けれど、改めて人に言われると胸にずしんと来る。
「だ、だってさ……俺、陰キャだし。
こういうの、冒険できないんだよ」
我ながら情けない言い訳だと思った。
でも、それが俺の本音だった。
すると蓮は、少しだけ目を細めてにやりと笑った。
「臆病な人間が、女装で外なんて歩けるかい」
「……」
ごもっともすぎて、何も言い返せなかった。
あの日のことが、はっきりとよみがえったからだ。
ウィッグを被り、メイクをして、スカートを履いて。
街に出たときの、心臓が壊れそうなほどの緊張と――
それ以上の、高揚感。
誰でもない“別の自分”になれた、あの感覚。
(……楽しかった)
俺は、その事実からずっと目を逸らしていた。
女装は必要に迫られた行為で、特別な状況だからできたこと。
そう思い込もうとしていた。
でも違った。
普段の自分とは全然違う美人になるのが、楽しかった。
変わること自体が、怖いだけじゃなく、たしかに──嬉しくもあったんだ。
「……分かった。

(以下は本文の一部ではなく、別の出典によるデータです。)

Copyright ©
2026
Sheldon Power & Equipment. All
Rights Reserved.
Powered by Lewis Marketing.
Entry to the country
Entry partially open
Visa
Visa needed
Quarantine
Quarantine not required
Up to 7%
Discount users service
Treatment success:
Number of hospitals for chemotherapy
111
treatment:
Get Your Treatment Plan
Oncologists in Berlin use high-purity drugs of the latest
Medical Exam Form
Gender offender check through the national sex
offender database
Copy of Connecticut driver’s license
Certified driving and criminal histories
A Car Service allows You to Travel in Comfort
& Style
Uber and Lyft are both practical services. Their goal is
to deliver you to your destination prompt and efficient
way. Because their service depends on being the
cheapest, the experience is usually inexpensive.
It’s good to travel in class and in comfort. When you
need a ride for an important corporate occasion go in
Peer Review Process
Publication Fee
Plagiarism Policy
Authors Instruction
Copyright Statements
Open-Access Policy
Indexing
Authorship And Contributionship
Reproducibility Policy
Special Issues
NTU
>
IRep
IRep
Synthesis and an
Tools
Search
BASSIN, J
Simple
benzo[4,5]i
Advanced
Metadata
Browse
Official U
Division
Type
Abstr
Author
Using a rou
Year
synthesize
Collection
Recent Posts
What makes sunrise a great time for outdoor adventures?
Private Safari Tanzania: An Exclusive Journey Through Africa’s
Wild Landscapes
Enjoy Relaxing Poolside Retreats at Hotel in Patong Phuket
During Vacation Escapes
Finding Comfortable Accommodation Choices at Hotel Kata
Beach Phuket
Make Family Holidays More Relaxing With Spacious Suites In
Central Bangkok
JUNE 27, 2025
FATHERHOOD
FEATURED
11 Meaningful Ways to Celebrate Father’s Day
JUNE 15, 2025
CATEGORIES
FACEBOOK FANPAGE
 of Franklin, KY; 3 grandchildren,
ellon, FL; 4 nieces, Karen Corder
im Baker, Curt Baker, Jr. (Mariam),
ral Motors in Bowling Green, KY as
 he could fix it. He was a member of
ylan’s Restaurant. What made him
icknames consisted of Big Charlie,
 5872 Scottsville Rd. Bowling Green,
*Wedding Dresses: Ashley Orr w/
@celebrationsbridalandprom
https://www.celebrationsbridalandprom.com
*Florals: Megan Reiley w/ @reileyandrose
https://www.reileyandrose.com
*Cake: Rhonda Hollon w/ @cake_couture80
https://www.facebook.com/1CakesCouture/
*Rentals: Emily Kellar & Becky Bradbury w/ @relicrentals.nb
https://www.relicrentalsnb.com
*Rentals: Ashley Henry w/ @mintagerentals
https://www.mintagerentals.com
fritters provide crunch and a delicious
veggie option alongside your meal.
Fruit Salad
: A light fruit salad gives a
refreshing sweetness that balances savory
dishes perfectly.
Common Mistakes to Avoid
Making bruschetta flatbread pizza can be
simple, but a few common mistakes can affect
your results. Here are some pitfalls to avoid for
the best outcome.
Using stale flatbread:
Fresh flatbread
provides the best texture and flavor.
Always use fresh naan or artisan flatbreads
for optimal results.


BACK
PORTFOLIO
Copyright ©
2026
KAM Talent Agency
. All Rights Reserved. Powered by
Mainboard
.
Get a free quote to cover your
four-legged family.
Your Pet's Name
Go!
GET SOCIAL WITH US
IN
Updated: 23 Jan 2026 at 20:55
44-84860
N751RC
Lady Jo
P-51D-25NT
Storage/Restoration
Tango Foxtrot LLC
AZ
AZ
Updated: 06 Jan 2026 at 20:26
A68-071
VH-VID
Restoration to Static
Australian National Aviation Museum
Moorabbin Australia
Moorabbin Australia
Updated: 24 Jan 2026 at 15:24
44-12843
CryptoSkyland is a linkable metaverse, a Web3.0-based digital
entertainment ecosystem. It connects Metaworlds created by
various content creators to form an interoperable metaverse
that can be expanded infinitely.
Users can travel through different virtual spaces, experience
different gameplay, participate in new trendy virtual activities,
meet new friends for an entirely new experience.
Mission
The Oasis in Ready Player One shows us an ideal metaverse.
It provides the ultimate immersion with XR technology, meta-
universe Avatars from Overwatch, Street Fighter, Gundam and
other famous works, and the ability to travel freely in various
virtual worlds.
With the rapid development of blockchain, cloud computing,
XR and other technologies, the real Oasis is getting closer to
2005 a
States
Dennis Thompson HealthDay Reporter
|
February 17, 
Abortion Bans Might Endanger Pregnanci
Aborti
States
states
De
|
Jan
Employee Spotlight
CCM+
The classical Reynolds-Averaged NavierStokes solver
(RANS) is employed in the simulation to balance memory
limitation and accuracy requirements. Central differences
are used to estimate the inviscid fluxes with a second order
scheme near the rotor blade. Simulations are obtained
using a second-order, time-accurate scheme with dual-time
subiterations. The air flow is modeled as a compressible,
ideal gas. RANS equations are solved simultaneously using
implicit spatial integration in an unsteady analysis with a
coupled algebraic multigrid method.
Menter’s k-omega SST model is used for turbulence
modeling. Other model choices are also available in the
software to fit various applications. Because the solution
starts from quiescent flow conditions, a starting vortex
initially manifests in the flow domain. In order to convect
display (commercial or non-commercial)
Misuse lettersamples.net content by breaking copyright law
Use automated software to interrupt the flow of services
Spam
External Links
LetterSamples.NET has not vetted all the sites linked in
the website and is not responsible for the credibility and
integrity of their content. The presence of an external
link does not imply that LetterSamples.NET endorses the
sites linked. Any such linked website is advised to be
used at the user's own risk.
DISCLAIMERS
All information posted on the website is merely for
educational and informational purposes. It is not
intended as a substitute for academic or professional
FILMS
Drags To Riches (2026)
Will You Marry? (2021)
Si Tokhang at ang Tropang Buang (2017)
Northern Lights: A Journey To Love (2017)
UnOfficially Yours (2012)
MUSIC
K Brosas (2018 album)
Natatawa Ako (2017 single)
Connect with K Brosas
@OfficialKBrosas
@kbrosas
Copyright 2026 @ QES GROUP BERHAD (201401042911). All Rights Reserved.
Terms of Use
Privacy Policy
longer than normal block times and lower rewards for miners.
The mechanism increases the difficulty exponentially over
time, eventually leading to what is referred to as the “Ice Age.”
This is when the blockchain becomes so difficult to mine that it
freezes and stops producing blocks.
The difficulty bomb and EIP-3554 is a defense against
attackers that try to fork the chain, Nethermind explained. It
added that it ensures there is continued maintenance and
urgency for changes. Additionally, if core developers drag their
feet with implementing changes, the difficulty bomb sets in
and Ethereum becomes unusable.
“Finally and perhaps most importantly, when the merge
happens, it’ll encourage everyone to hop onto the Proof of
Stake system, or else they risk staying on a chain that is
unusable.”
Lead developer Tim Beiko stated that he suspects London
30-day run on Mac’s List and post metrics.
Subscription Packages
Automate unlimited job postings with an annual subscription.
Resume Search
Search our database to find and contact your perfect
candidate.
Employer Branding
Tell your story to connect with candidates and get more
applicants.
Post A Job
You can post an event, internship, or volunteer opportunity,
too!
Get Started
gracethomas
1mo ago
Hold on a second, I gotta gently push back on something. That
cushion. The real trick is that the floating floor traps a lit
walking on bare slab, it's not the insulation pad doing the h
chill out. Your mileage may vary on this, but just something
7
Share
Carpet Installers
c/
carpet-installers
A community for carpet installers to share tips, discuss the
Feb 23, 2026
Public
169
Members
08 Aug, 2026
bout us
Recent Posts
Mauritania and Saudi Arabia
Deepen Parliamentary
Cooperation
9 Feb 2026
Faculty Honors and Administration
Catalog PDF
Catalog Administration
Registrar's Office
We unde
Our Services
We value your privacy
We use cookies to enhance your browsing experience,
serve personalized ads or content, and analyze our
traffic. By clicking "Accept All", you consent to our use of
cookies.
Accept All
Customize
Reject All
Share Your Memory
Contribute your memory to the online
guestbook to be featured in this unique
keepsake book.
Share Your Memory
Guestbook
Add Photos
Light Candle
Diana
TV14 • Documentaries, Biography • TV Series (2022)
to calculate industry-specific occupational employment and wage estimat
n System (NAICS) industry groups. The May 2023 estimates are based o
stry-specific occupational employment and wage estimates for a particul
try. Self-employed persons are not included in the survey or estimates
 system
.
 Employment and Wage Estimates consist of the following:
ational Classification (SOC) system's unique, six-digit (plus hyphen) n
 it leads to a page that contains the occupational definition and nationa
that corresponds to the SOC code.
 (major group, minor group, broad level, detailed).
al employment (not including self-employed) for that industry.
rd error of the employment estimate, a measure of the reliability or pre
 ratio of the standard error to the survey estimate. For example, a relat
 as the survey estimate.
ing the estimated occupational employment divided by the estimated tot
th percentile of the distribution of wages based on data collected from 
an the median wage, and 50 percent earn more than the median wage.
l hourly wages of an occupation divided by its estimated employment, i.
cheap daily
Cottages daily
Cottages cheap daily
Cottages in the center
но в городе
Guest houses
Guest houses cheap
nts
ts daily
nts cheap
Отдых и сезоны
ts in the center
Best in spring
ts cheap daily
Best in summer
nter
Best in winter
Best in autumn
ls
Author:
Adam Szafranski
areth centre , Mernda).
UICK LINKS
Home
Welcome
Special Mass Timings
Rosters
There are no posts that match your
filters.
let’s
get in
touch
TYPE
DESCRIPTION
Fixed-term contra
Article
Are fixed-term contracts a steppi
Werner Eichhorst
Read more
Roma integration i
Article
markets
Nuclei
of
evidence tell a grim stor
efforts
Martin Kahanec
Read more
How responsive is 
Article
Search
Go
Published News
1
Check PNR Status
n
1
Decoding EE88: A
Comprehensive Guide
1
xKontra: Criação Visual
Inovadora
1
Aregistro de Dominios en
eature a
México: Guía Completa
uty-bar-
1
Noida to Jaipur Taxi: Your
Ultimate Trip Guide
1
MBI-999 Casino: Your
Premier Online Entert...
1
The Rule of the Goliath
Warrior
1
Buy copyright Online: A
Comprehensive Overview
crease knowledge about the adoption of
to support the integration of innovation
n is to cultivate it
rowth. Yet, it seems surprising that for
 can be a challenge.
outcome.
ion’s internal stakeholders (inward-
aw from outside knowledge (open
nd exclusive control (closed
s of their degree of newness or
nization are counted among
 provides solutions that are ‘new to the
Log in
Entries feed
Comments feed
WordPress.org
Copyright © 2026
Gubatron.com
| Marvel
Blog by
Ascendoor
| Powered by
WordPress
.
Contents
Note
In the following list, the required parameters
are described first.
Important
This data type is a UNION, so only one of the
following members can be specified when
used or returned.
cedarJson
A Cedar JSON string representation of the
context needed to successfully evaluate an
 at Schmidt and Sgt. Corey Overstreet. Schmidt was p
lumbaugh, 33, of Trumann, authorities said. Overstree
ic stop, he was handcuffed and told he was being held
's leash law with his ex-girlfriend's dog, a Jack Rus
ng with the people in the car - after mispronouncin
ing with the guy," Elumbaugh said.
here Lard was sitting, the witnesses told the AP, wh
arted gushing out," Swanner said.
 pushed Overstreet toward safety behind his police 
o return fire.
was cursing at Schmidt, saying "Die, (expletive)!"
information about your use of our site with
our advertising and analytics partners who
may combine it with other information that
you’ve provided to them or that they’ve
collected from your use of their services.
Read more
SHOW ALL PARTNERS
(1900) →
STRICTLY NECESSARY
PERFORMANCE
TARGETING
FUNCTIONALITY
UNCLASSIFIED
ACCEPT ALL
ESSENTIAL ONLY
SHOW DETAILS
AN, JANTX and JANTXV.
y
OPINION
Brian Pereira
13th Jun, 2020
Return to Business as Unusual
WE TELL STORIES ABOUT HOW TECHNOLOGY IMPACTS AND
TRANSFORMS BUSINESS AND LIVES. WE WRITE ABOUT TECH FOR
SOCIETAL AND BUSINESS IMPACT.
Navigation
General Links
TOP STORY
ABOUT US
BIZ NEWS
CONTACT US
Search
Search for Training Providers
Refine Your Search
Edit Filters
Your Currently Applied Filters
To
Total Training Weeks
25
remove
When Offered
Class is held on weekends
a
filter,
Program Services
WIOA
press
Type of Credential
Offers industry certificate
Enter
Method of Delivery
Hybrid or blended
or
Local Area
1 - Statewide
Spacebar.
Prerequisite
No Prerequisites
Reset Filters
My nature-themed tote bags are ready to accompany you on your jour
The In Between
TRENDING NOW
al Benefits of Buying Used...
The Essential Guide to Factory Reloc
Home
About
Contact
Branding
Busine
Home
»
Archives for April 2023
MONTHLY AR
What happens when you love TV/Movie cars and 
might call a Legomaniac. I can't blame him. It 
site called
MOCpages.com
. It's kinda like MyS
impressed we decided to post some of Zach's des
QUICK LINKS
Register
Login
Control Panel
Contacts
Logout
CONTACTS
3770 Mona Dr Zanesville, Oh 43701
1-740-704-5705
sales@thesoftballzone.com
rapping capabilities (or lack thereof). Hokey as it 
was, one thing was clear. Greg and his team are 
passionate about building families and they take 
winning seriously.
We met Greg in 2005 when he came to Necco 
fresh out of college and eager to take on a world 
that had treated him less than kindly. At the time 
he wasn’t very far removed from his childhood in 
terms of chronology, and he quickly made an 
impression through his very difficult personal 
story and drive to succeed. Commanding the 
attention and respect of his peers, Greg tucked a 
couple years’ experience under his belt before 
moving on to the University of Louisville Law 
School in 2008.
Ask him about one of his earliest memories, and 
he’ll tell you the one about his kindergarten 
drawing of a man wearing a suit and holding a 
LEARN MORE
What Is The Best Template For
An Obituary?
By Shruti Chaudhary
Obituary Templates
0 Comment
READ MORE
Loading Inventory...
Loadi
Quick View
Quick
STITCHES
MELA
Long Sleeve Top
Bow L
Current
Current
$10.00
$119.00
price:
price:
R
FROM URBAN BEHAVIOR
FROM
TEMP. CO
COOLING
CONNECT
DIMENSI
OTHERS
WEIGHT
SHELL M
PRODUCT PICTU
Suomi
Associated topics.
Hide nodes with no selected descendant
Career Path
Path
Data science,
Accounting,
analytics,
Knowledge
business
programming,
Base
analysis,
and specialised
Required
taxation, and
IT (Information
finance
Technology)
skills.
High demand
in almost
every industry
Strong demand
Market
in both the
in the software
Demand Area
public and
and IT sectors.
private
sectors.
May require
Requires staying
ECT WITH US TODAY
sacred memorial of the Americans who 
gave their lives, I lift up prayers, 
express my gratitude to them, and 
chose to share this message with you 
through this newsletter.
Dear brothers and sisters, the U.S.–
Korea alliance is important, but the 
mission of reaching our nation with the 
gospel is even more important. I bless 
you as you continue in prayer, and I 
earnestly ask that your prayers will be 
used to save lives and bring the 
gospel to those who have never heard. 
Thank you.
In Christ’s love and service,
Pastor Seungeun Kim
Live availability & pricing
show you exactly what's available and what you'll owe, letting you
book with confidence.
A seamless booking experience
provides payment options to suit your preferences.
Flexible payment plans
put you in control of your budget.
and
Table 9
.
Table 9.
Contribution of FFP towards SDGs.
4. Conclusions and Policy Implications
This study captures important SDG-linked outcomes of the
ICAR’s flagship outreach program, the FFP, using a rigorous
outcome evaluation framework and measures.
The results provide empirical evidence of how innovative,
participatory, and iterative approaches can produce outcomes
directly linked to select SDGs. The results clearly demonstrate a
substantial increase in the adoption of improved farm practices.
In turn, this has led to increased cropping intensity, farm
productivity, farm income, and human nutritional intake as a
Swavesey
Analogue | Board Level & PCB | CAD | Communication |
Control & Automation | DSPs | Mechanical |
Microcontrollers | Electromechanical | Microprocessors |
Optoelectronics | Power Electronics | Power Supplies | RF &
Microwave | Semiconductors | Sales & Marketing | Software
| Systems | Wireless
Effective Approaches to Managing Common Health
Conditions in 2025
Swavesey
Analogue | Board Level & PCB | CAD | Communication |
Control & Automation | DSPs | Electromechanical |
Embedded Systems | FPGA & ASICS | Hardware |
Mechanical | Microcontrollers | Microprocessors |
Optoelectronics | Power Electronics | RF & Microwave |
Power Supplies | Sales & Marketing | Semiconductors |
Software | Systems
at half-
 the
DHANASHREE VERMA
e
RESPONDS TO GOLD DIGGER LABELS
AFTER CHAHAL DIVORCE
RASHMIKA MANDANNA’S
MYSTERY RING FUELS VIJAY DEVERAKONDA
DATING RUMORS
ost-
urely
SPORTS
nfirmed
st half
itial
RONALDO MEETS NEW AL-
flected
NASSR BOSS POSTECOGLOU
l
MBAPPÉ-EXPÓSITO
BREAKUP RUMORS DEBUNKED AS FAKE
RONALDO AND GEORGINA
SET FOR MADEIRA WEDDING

任せる」
そう言うと、蓮は少しだけ驚いた顔をして、それから楽しそうに笑った。
「よし。じゃあトータルでいこうか」
美容院、服屋、靴屋。
連れ回されるたびに、俺は落ち着かなかった。
鏡の前に立つたび、知らない自分が映る。
前髪の長さも、服のシルエットも、全部が落ち着かない。でも。
(……嫌じゃない)
蓮は優しく選択肢をいくつか提示してくれた。
その中から、自分なりに選んだファッション。
似合っているかどうかは分からない。
けれど、「間違っている」とは思わなかった。
「はい、完成」
最後に鏡を見せられる。そこには、予想外のものが映っていた。
そこにいたのは、
地味でも派手でもない、
でも確かに“誰かの隣に立てそうな”男だった。
端的に言うと、隣に彼女がいてもおかしくなさそう──そんな姿だった。
「……どう?」
恐る恐る聞くと、蓮は肩をすくめる。
「悪くない。
少なくとも、“選んでない自分”じゃなくなった」
その言葉にほっとする。
男の姿で、美月と会う。
反応が怖い。不安はまったく消えていない。
でも――
逃げているだけの自分よりは、少しだけ前に進めた気がした。
俺はもう一度、鏡の中の自分を見つめた。
これは、“本当の俺”じゃないかもしれない。
けれど、“なりたいと思った俺”ではある。
そう思えたことが、何より大きな変化だった。
二人のその後を書きたくなったので追加しました。